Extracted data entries

-*-*-

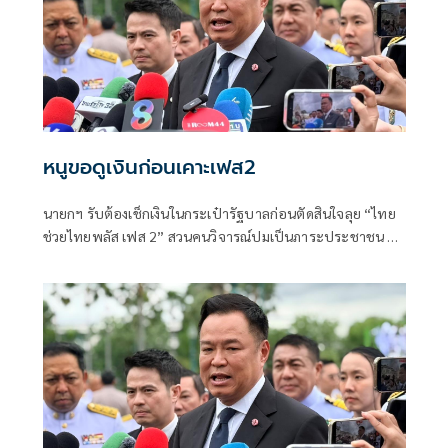
หนูขอดูเงินก่อนเคาะเฟส2
นายกฯ รับต้องเช็กเงินในกระเป๋ารัฐบาลก่อนตัดสินใจลุย “ไทย
ช่วยไทยพลัส เฟส 2” สวนคนวิจารณ์ปมเป็นภาระประชาชน ชี้
การค้า-จีดีพีพุ่งไม่พูดถึง “ศุภจี” รอถก “เอกนิติ” ดันไทยเที่ยว
ไทยพลัสหรือไม่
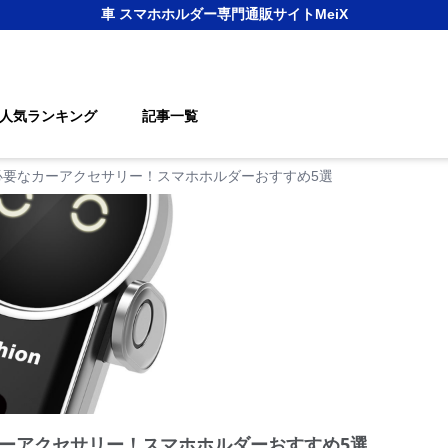
車 スマホホルダー
専門通販サイト
MeiX
人気ランキング
記事一覧
必要なカーアクセサリー！スマホホルダーおすすめ5選
ーアクセサリー！スマホホルダーおすすめ5選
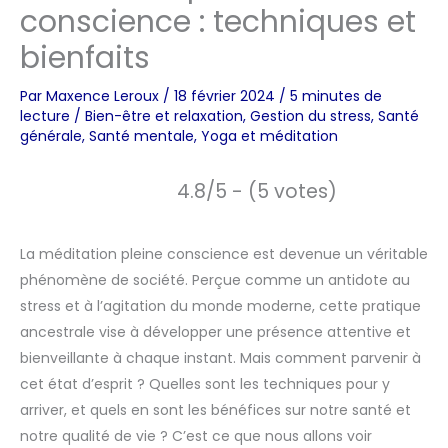
conscience : techniques et
bienfaits
Par
Maxence Leroux
/
18 février 2024
/
5 minutes de
lecture
/
Bien-être et relaxation
,
Gestion du stress
,
Santé
générale
,
Santé mentale
,
Yoga et méditation
4.8/5 - (5 votes)
La méditation pleine conscience est devenue un véritable
phénomène de société. Perçue comme un antidote au
stress et à l’agitation du monde moderne, cette pratique
ancestrale vise à développer une présence attentive et
bienveillante à chaque instant. Mais comment parvenir à
cet état d’esprit ? Quelles sont les techniques pour y
arriver, et quels en sont les bénéfices sur notre santé et
notre qualité de vie ? C’est ce que nous allons voir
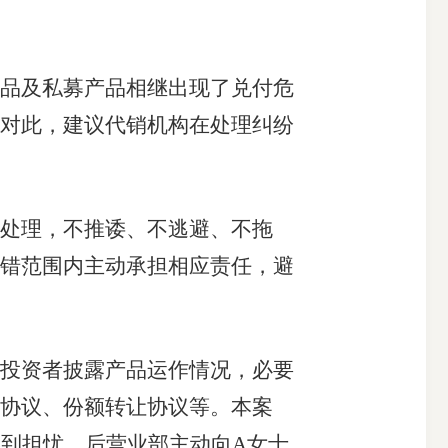
品及私募产品相继出现了兑付危
对此，建议代销机构在处理纠纷
处理，不推诿、不逃避、不拖
错范围内主动承担相应责任，避
投资者披露产品运作情况，必要
协议、份额转让协议等。本案
感到担忧。后营业部主动向A女士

-*-*-

What is required: Could you restate, word for word, the lines above from the one with "Bien-être et relaxation" to the one with "phénomène de société.", both included?

Result below:
Bien-être et relaxation
,
Gestion du stress
,
Santé
générale
,
Santé mentale
,
Yoga et méditation
4.8/5 - (5 votes)
La méditation pleine conscience est devenue un véritable
phénomène de société. Perçue comme un antidote au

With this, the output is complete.